Quelle « réforme » ?
Aujourd’hui comme on le sait, ce sénat est devenu un repaire corrompu des p’tis amis des régimes successifs. La question se pose alors sur la viabilité et la nécessité de cette institution archaïque. Harper et les forces réactionnaires qu’il représente sont en faveur d’une « réforme ». C’est présenté comme un changement « démocratique » : les sénateurs seraient élus, comme les membres de la Chambre des Communes, selon un système de représentation qui reste à déterminer et qui refléterait la démographie. En pratique, le pourcentage des sénateurs du Québec serait appelé à diminuer, même si, pour sauver la face, on pourrait déterminer un nombre plancher, pour donner l’impression qu’on se soucie encore (mais moins) de la représentation du Québec au Parlement du Canada (c’est ce qui est arrivé avec la Chambre des communes où plusieurs nouveaux sièges ont été créés pour l’Ouest et l’Ontario, et très peu pour le Québec). Pour les conservateurs, ce changement « démocratique » ferait sauter le deuxième verrou pensé au début de la Confédération pour « apaiser » le Québec.

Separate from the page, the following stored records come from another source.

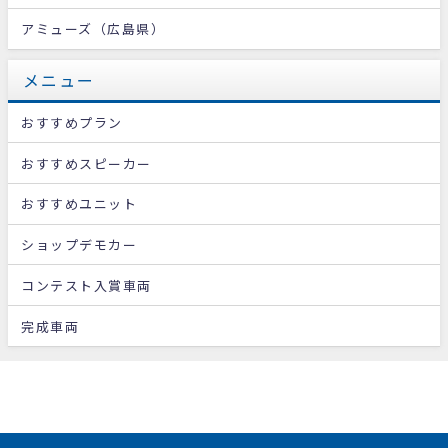
アミューズ（広島県）
メニュー
おすすめプラン
おすすめスピーカー
おすすめユニット
ショップデモカー
コンテスト入賞車両
完成車両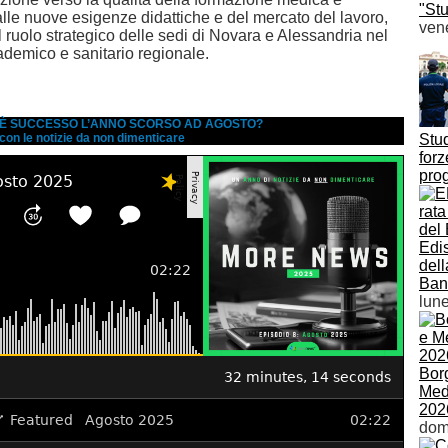
"Stu
lle nuove esigenze didattiche e del mercato del lavoro,
vene
 ruolo strategico delle sedi di Novara e Alessandria nel
emico e sanitario regionale.
A È SUCCESSO L’ANNO SCORSO AD AGOSTO?
 con le notizie da non dimenticare
Stud
forz
prog
Edi
dell
Ban
lune
Bor
Medi
202
dom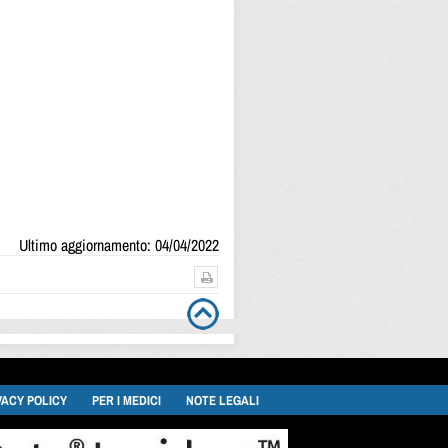
Ultimo aggiornamento: 04/04/2022
VACY POLICY
PER I MEDICI
NOTE LEGALI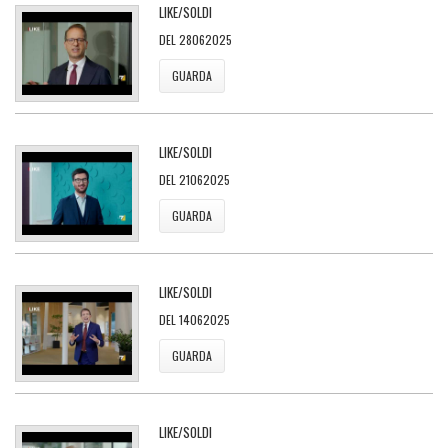
LIKE/SOLDI
DEL 28062025
GUARDA
LIKE/SOLDI
DEL 21062025
GUARDA
LIKE/SOLDI
DEL 14062025
GUARDA
LIKE/SOLDI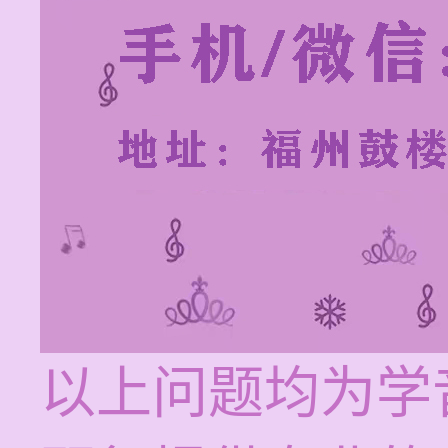
以上问题均为学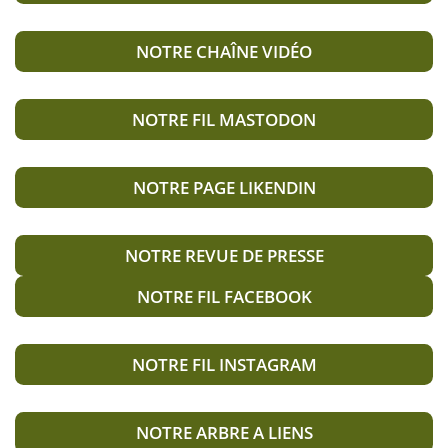
NOTRE CHAÎNE VIDÉO
NOTRE FIL MASTODON
NOTRE PAGE LIKENDIN
NOTRE REVUE DE PRESSE
NOTRE FIL FACEBOOK
NOTRE FIL INSTAGRAM
NOTRE ARBRE A LIENS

Nouvelle configuration des forces
Cette ambition de marginaliser le Québec n’est pas facile à opérer, car elle implique un large consensus au Canada dit anglais, et très probablement des amendements à la constitution, ce qui veut dire des négociations ardues. C’est à cause de ces obstacles que les gouvernements antérieurs ont hésité à aller dans cette « réforme ». Aujourd’hui cependant, la configuration des forces a changé au Canada. Harper est fort d’un bloc social ancré dans l’ouest et dans une certaine mesure, en Ontario, où se concentrent l’accumulation du capital et la croissance démographique qui laisse le Québec derrière. Aux yeux de plusieurs, le Québec devient peu à peu une sorte de gros Nouveau-Brunswick, ce qui est alimenté par les médias et leur constant « Quebec bashing ». Bien sûr dans la réalité, le Québec n’est pas une province maritime de plus, ni par son poids démographique, ni par son histoire, ni même par son économie. Mais la perception a de l’importance sur l’échiquier politique. Cette faiblesse québécoise est décuplée du fait du long déclin du PQ, accompagnée de l’alliance permanente et solide entre les élites québécoises et les partis de droite fédéralistes, principalement le PLQ. On aurait beau matraquer le Québec et réduire son influence à Ottawa, on ne voit pas, du moins à court terme, qui va s’opposer à cela. Sur le moyen et le long terme, c’est une autre chose, mais pour Harper, cela compte peu.
La stratégie de Harper
Harper a donc potentiellement un « beau » projet dans les mains avec une éventuelle « réforme » du sénat, qui renforcerait son pouvoir et consoliderait sa base électorale. Ce ne sera certes pas l’opposition qui va se manifester au Québec (même les larbins du Parti libéral du Québec vont chialer) qui va l’intimider. Certes, il se pourrait que cela ranime un peu la flamme souverainiste et donc le PQ et le Bloc Québécois. Même là, cela peut être utilisé par Harper. De facto, la remontée du Bloc Québécois pourrait encore plus éparpiller le vote au Québec avec les deux autres partis d’opposition (PLC et NPD) et peut-être même, qui sait ? empêcher Justin Trudeau de rafler la mise et/ou encore, de renvoyer le NPD dans son éternel rôle de tiers-parti. Autre avantage, Harper deviendrait encore plus aux yeux de l’opinion canadienne manipulée par les médias le « rempart » contre la « menace séparatiste ». Cela est machiavélique, mais c’est à la hauteur d’Harper, un champion dans son domaine, et donc un redoutable adversaire pour les éléments progressistes du Québec et du Canada.